Source material:

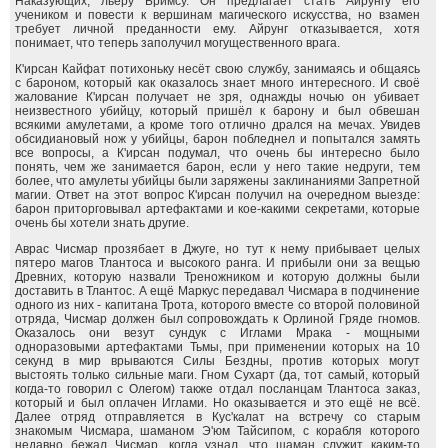
Наказующих, льеру Бримсу. Он предлагает стать Айрунгу его
учеником и повести к вершинам магического искусства, но взамен
требует личной преданности ему. Айрунг отказывается, хотя
понимает, что теперь заполучил могущественного врага.
К'ирсан Кайфат потихоньку несёт свою службу, занимаясь и общаясь
с бароном, который как оказалось знает много интересного. И своё
жалование К'ирсан получает не зря, однажды ночью он убивает
неизвестного убийцу, который пришёл к барону и был обвешан
всякими амулетами, а кроме того отлично дрался на мечах. Увидев
обсидиановый нож у убийцы, барон побледнел и попытался замять
все вопросы, а К'ирсан подумал, что очень бы интересно было
понять, чем же занимается барон, если у него такие недруги, тем
более, что амулеты убийцы были заряжены заклинаниями Запретной
магии. Ответ на этот вопрос К'ирсан получил на очередном выезде:
барон приторговывал артефактами и кое-какими секретами, которые
очень бы хотели знать другие.
Аврас Чисмар прозябает в Джуге, но тут к нему прибывает целых
пятеро магов Тлантоса и высокого ранга. И прибыли они за вещью
Древних, которую назвали Треножником и которую должны были
доставить в Тлантос. А ещё Маркус передавал Чисмара в подчинение
одного из них - капитана Трота, которого вместе со второй половиной
отряда, Чисмар должен был сопровождать к Орлиной Гряде гномов.
Оказалось они везут сундук с Иглами Мрака - мощными
одноразовыми артефактами Тьмы, при применении которых на 10
секунд в мир врываются Силы Бездны, против которых могут
выстоять только сильные маги. Гном Сухарт (да, тот самый, который
когда-то говорил с Олегом) также отдал посланцам Тлантоса заказ,
который и был оплачен Иглами. Но оказывается и это ещё не всё.
Далее отряд отправляется в Кус'калат на встречу со старым
знакомым Чисмара, шаманом Э'юм Тайсипом, с корабля которого
недавно бежал Чисмар, когда узнал, что шаман служит каким-то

What this task involves:
Each line of the entries above that contains "которых" is to be copied.

Answer section:
одноразовыми артефактами Тьмы, при применении которых на 10
секунд в мир врываются Силы Бездны, против которых могут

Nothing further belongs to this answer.